Lenguaje elegante
Cuando en cualquier curso o programa me toca dar pautas sobre metodología de la investigación, o sobre el mejor modo de enfocar un trabajo de investigación o un dictamen jurídico, siempre insisto mucho en la importancia de un lenguaje correcto. Por supuesto, esto pasa, en primer lugar, por aplicar adecuadamente las normas de la ortografía y la gramática, lo que lamentablemente es mucho menos frecuente de lo que cabría pensar. La utilización de los signos de puntuación, y especialmente de las comas, parece para algunos algo que queda fuera de su alcance. Y estoy hablando ya de un nivel de postgrado… Y aunque estos déficits son difíciles de corregir a ciertas alturas, siempre se puede y debe mejorar, así que recomiendo, antes de cualquier otra bibliografía, acudir a los varios diccionarios de la RAE, la Ortografía, la Gramática, y cualquier libro (o web) oficial o fiable que nos ayude a resolver nuestras dudas, y por tanto a escribir (y a hablar en futuras ocasiones) más correctamente. Ayer mismo establecí un sistema de fuentes específico para quien escribe derecho, que era primero la ley de Dios, luego la RAE, y después la Constitución, aunque no sé si todos captaron la broma. Dicho esto, además de la pura corrección conviene buscar también dos objetivos importantes, y creo que muy relacionados entre sí: la claridad y la elegancia. Del primero hablaré otro día, al hilo de alguna publicación reciente sobre el tema; hoy me voy a referir a la elegancia.

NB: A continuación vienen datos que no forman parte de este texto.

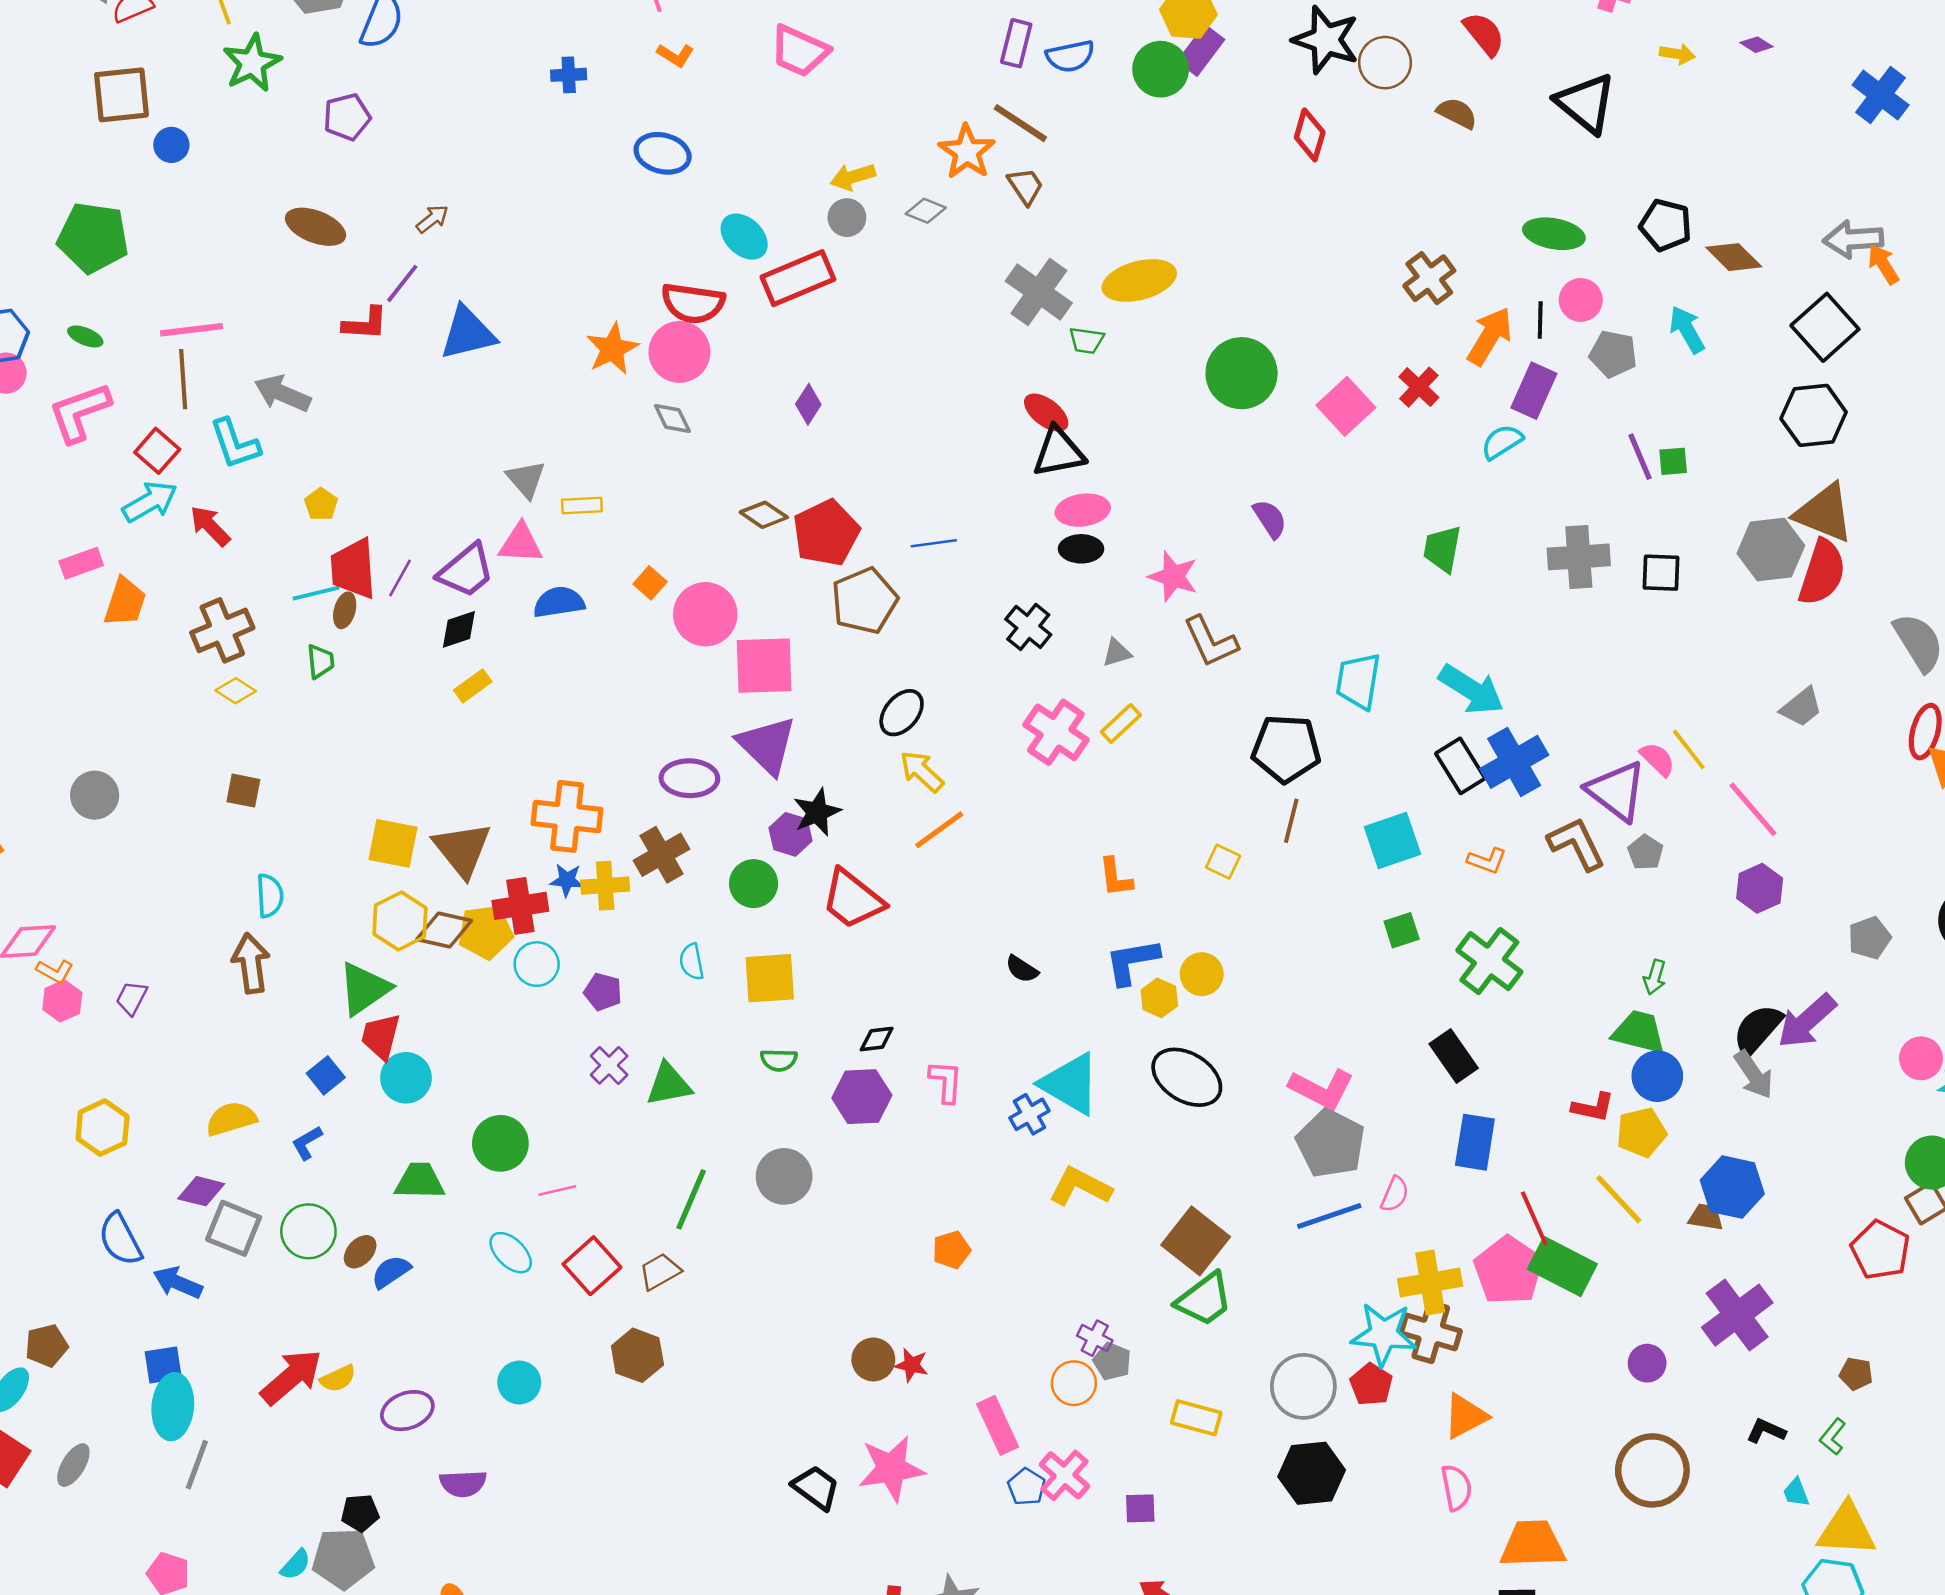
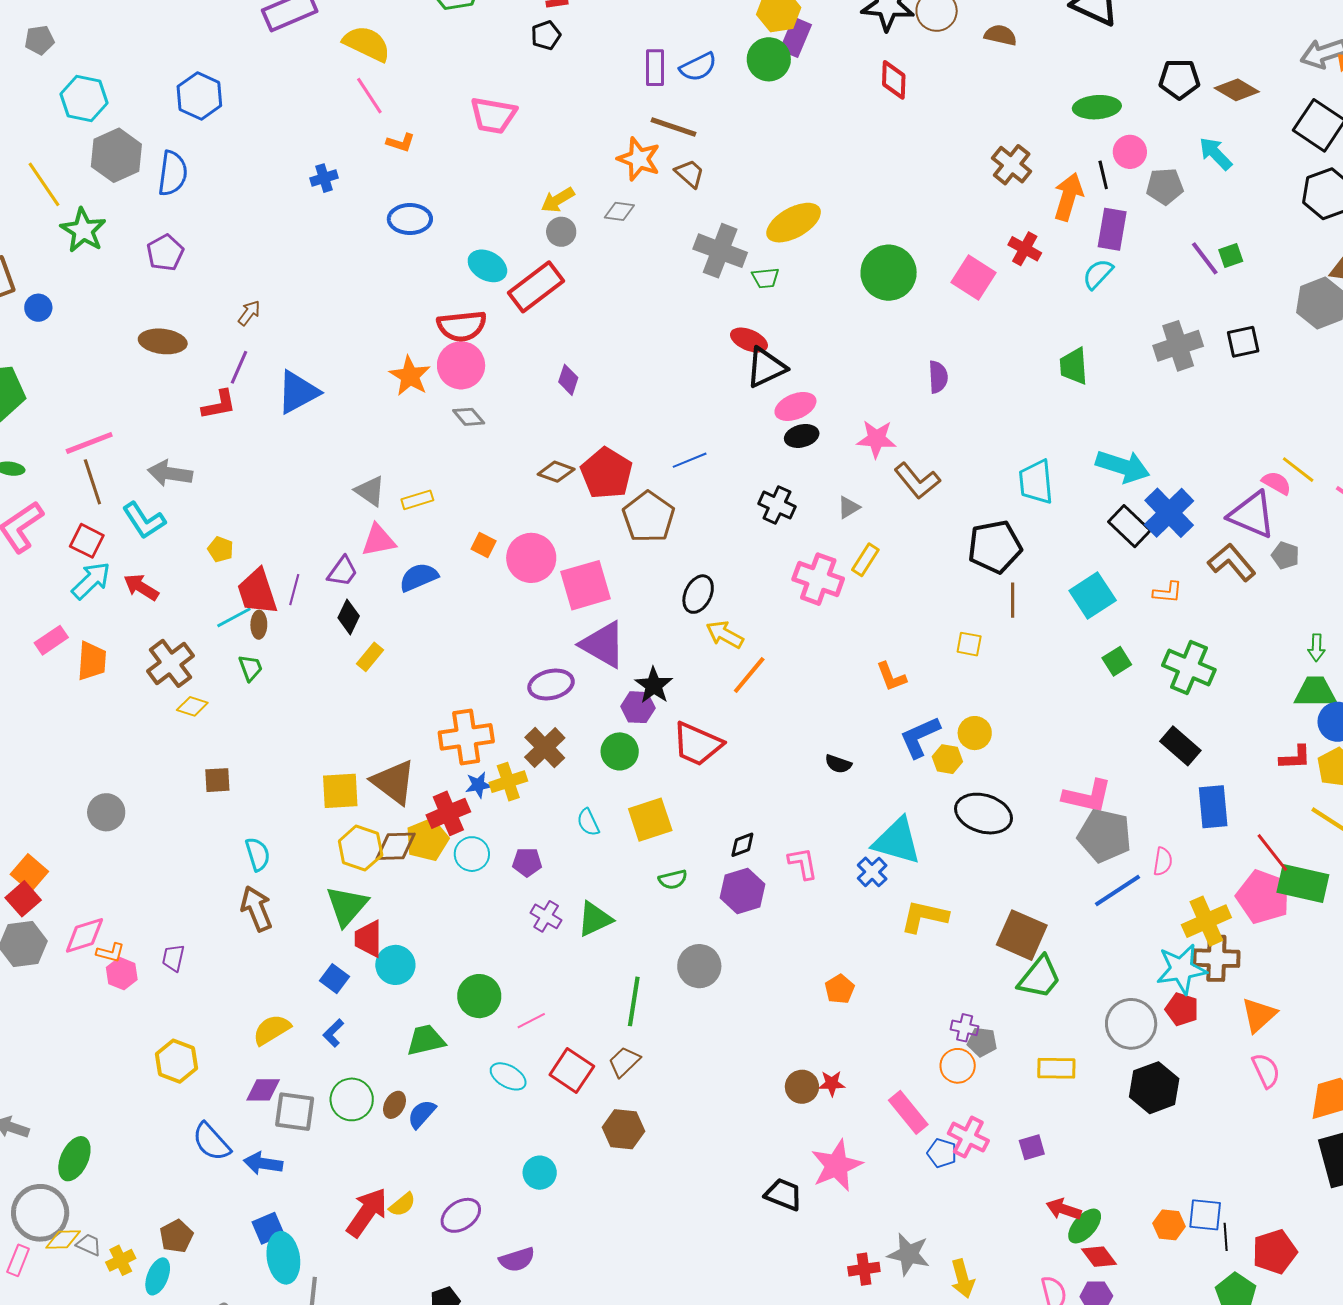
purple semicircle: (1270, 519) -> (938, 377), turned 44
purple trapezoid: (466, 571) -> (343, 571), size x0.7
black diamond: (459, 629) -> (349, 617), turned -32

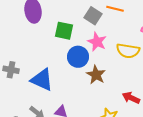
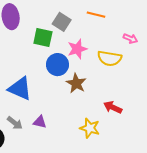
gray square: (93, 16) -> (62, 22), moved
pink star: (97, 42) -> (77, 49), turned 30

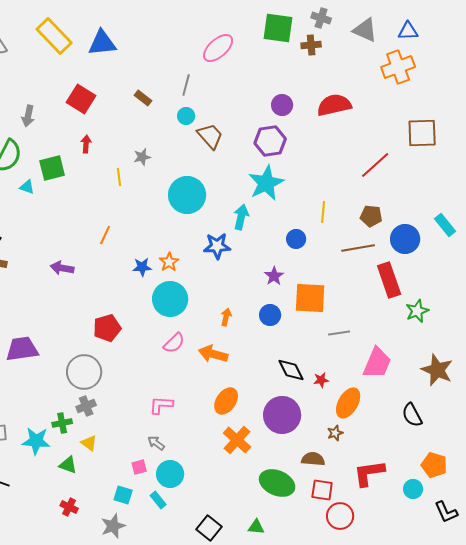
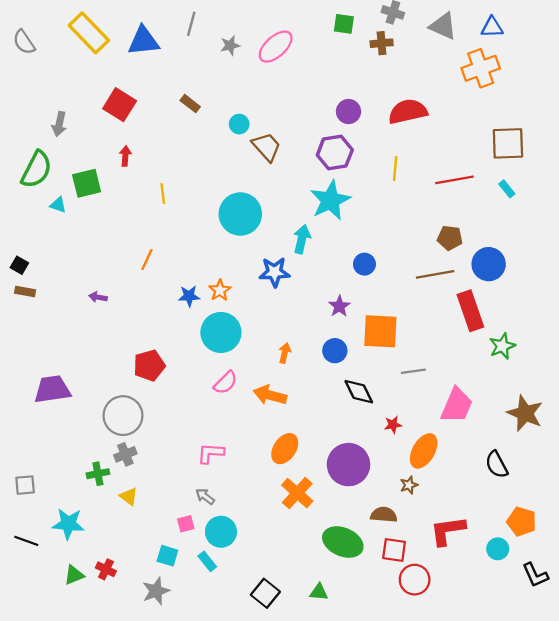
green square: (278, 28) -> (344, 24), size x0.6
gray line: (186, 85) -> (191, 24), moved
gray star: (142, 157) -> (230, 45), moved
red line: (375, 165) -> (454, 180), turned 32
yellow line: (323, 212) -> (395, 168), moved
cyan rectangle: (445, 225) -> (507, 189), moved, size x0.7
purple arrow: (62, 268) -> (98, 297), size x0.7
black diamond: (291, 370) -> (359, 392), moved
cyan star: (36, 441) -> (68, 524), moved
green triangle: (68, 465) -> (74, 575), moved, turned -42

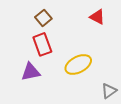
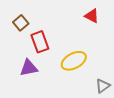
brown square: (43, 18) -> (21, 23), moved

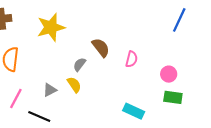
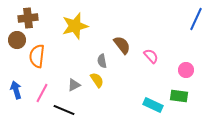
pink semicircle: (132, 59) -> (151, 56), turned -56
gray semicircle: (80, 64) -> (102, 61), turned -48
green rectangle: (173, 97) -> (179, 96), moved

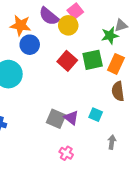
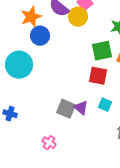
orange star: (21, 25) -> (31, 17), turned -30
red square: (67, 61) -> (98, 76), moved, turned -30
pink cross: (66, 153) -> (49, 143), moved

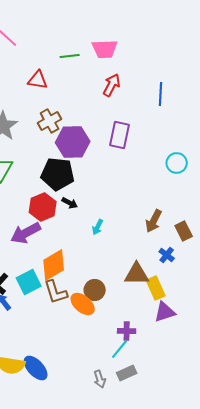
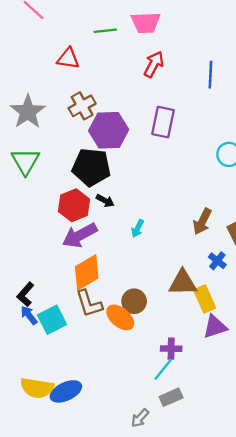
purple arrow: (26, 233) -> (80, 235), moved
cyan square: (29, 282) -> (52, 320), moved
blue ellipse: (36, 368) -> (66, 391), turned -72
gray arrow: (100, 379) -> (140, 418), moved, turned 60

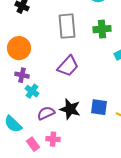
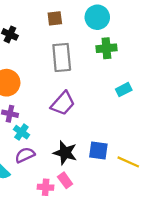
green cross: (102, 29) -> (106, 48), moved
purple semicircle: (46, 113) -> (25, 155), moved
pink rectangle: (33, 144) -> (65, 180), moved

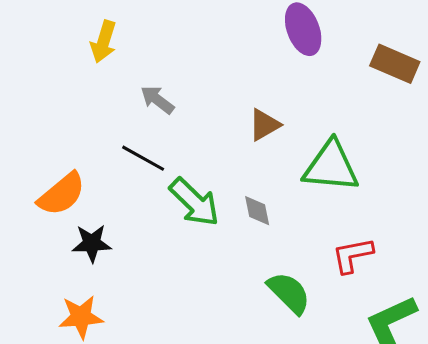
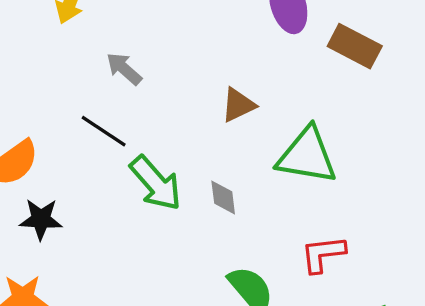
brown rectangle: (395, 64) -> (355, 46), moved

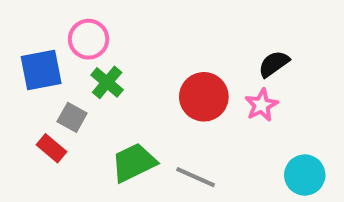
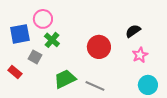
pink star: (261, 105) -> (140, 55), moved
red rectangle: (51, 148) -> (15, 72), moved

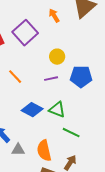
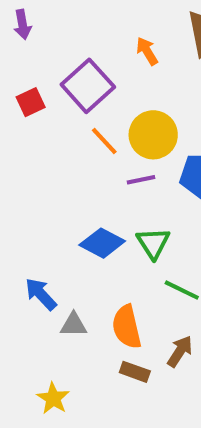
yellow circle: (57, 57) -> (153, 135), size x1.5
orange line: (15, 77) -> (104, 141), moved
green triangle: (57, 110) -> (153, 243), turned 36

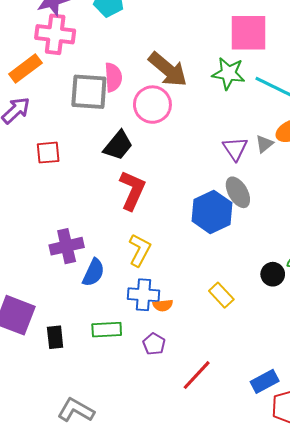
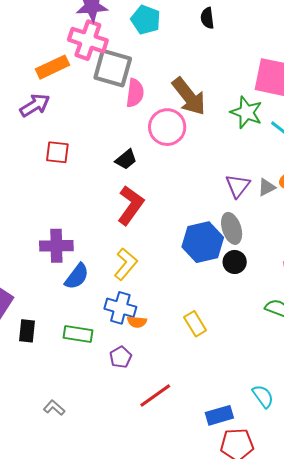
gray square: (89, 92) -> (113, 68), moved
black trapezoid: (118, 145) -> (126, 159), size x0.7
black circle: (273, 274) -> (235, 262), moved
gray L-shape: (76, 410) -> (54, 408), moved, size x0.6

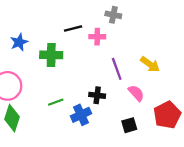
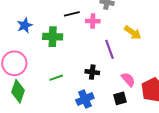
yellow arrow: (150, 64) -> (133, 33), moved
pink semicircle: (136, 93) -> (128, 79), moved
blue cross: (81, 115) -> (85, 99), moved

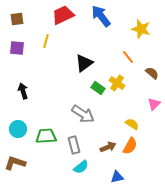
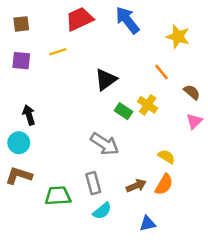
yellow line: (46, 41) -> (58, 52), turned 56
pink triangle: (154, 104) -> (194, 121), moved
cyan circle: (18, 129) -> (19, 143), moved
green trapezoid: (46, 136) -> (58, 196), moved
brown L-shape: (15, 163) -> (19, 176), moved

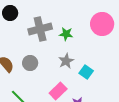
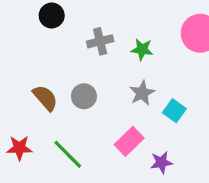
gray cross: (40, 29) -> (100, 41), size x0.7

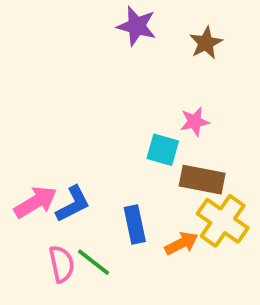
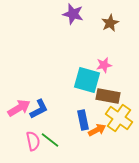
cyan square: (163, 150) -> (87, 80), size x1.5
blue rectangle: (135, 225) -> (83, 120), moved

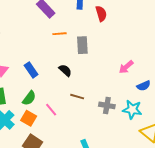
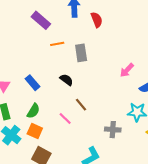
brown line: (77, 97) -> (81, 105), turned 40
gray cross: (107, 105) -> (113, 130), moved
pink line: (51, 110) -> (65, 119), moved

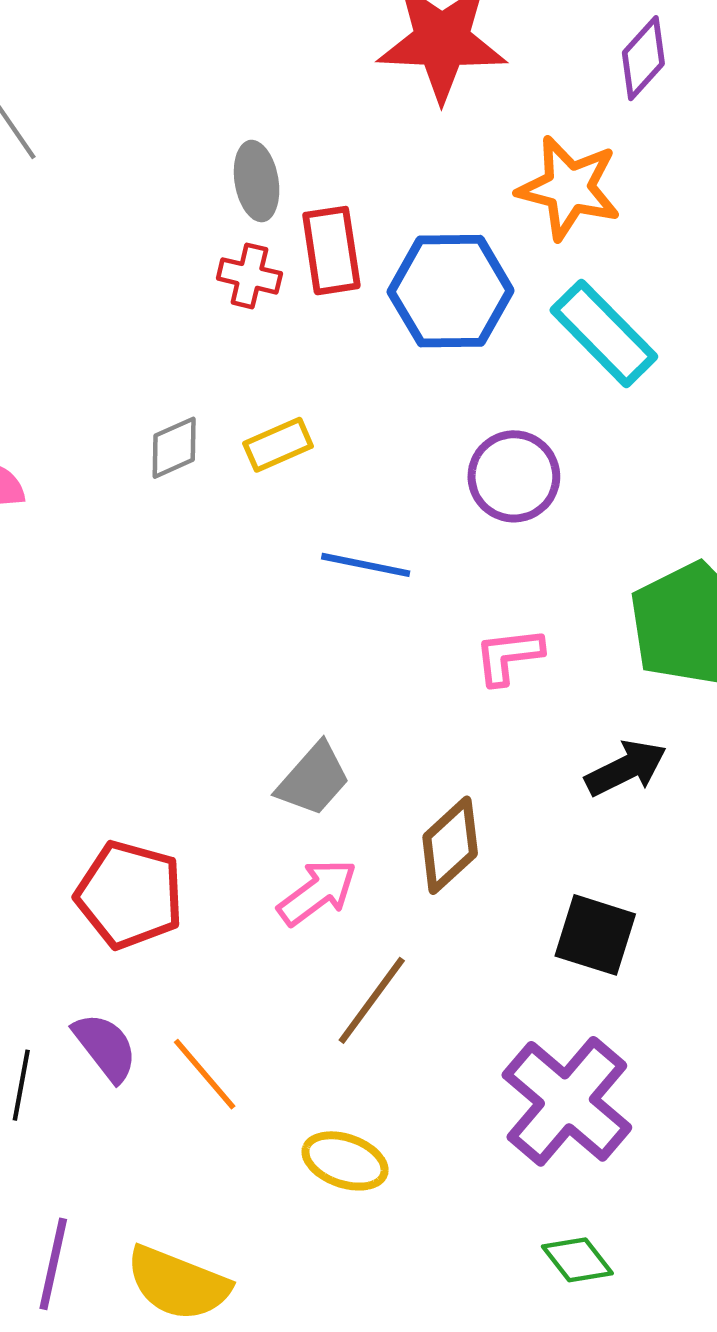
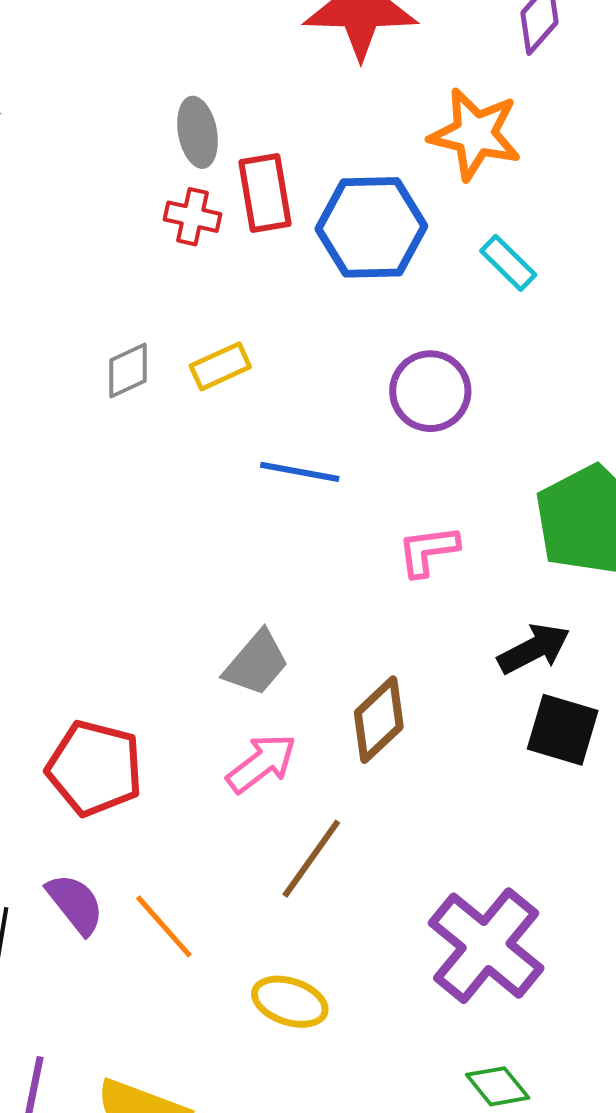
cyan rectangle: (604, 333) -> (508, 263), size x0.6
black square: (595, 935) -> (563, 730), moved

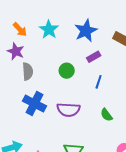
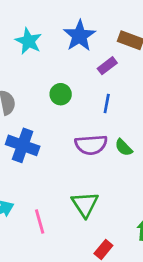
purple rectangle: (94, 57) -> (107, 66), moved
purple semicircle: (68, 110) -> (91, 145), moved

A la elegancia en el lenguaje se llega, primero de todo, desde la sencillez. Por supuesto, hay estilos, y alguien puede sentirse más próximo al Barroco, pero a mí me gusta más el Renacimiento… Pero aun admitiendo que alguien puede preferir el estilo azoriniano de frases cortas, y otros la redacción de alguna novela de García Márquez o Cela de frases eternas o falta de puntos y aparte -que siempre tienen una justificación en términos de lo que se busca transmitir-, cuando hablamos del lenguaje jurídico habitualmente es más conveniente el primero. Sin embargo, muchos juristas tienden, por razones que convendría analizar, a utilizar un lenguaje recargado y farragoso, acaso buscando dar más importancia aparente a lo que se dice. Por eso hace tiempo que he identificado, entre otras, tres destacadas patologías del jurista. La primera, la que llamo “mayusculitis”, es decir, la tendencia irrefrenable a poner con mayúsculas muchas palabras, aunque no exista justificación lingüística alguna para ello, por ejemplo quienes escriben “Estado Social y Democrático de Derecho”; la segunda, el “mismismo”, que es la utilización abusiva de “el mismo” o “la misma”, en lugar de expresiones más directas y sencillas, como “este” o “esta”. La tercera, que en cierto modo engloba a la anterior, es “la perifrasitis”, es decir, el gusto por decirlo todo de forma más larga y enrevesada, cuando existen fácilmente alternativas. Todo eso me parece muy poco elegante.